> Work request
Only the lines from the one that contains "You are a GUI" to the last line below, both included, should be transcribed. Pictures stay out of the copy.

> Dataset entries
____________

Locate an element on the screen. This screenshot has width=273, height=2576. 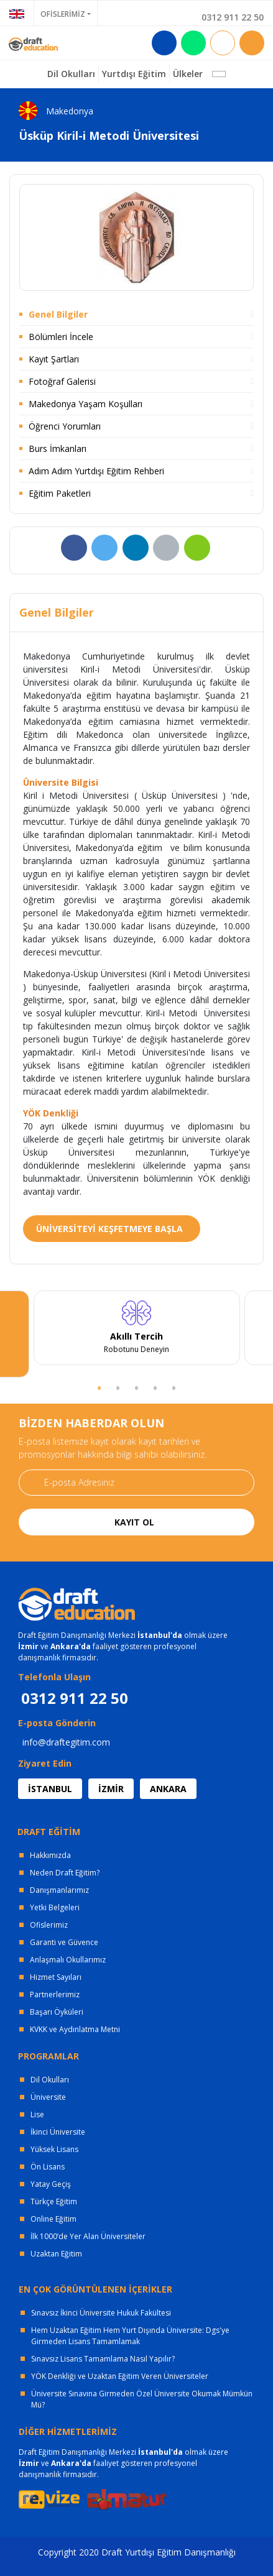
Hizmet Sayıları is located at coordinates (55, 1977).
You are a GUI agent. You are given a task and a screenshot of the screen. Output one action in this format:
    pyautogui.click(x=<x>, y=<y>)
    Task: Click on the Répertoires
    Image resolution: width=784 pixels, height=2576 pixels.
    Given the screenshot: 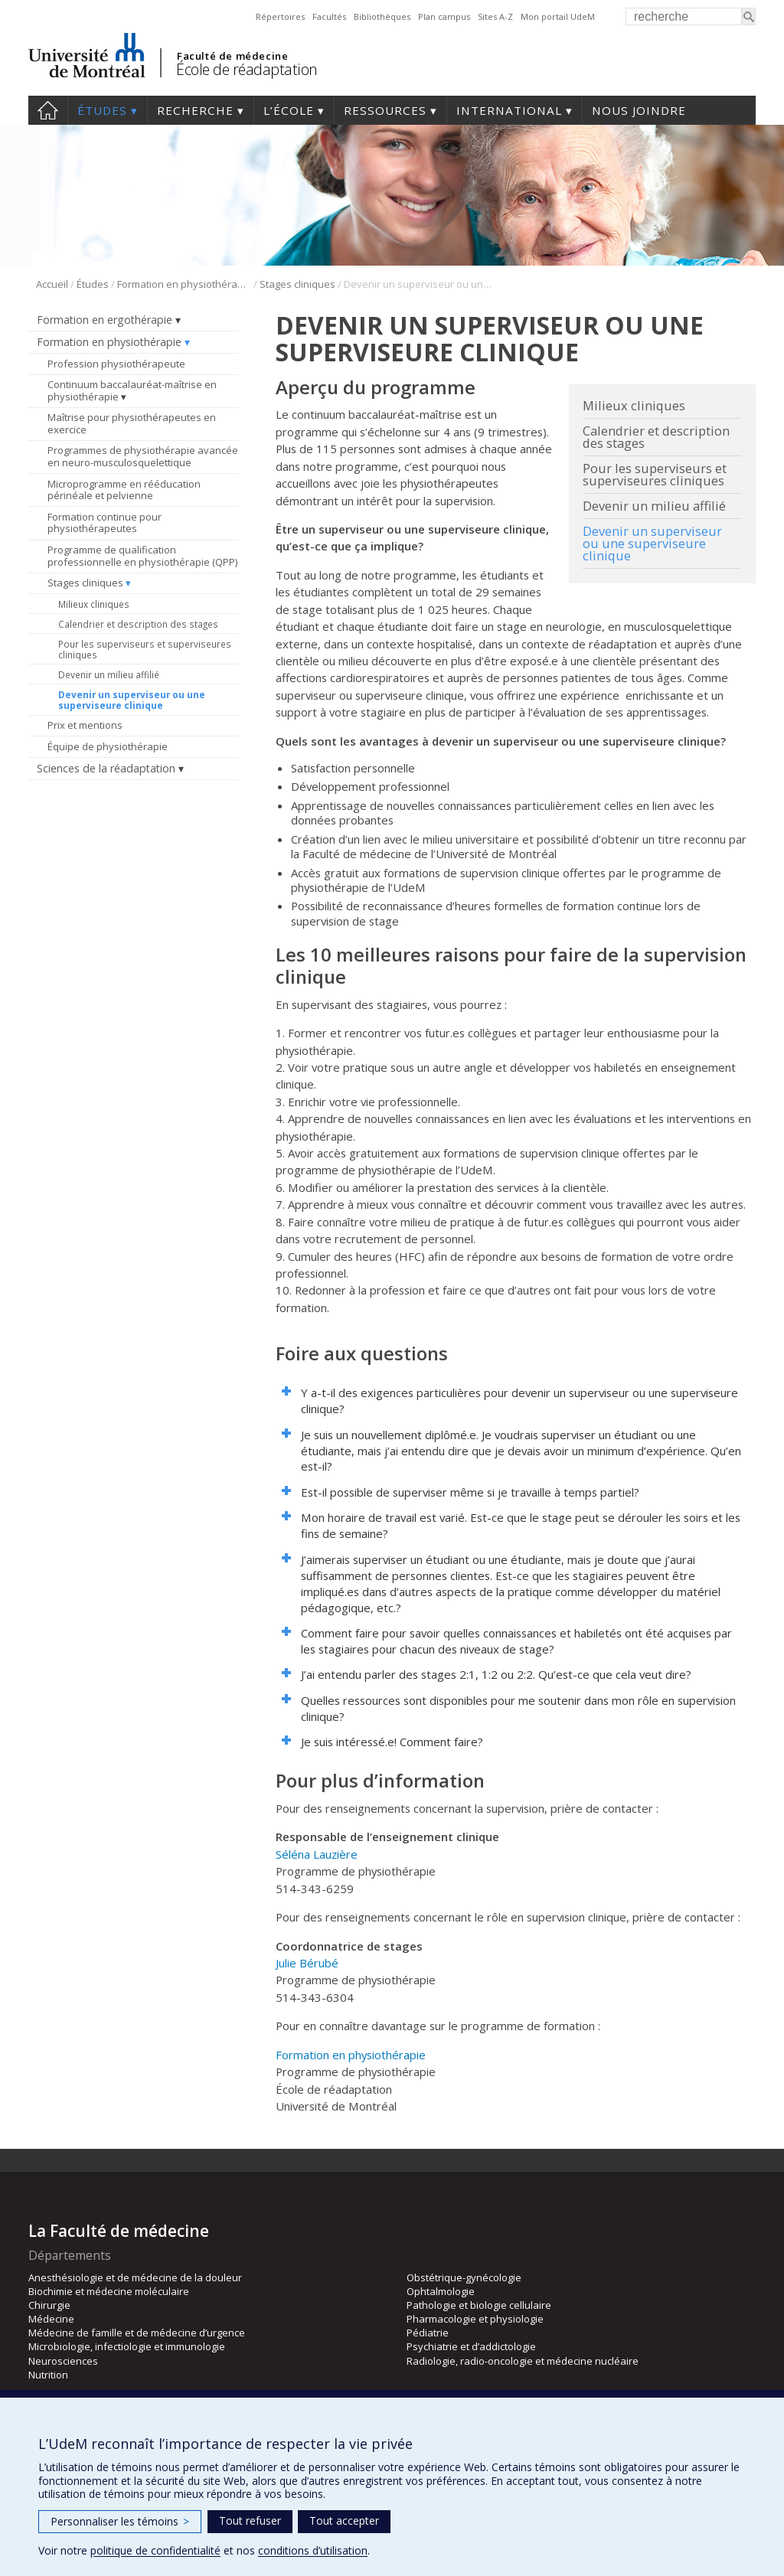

____________

> Written response
You are a GUI agent. You are given a task and a screenshot of the screen. Output one action in this format:
    pyautogui.click(x=<x>, y=<y>)
    Task: Click on the Répertoires
    Image resolution: width=784 pixels, height=2576 pixels.
    Given the screenshot: 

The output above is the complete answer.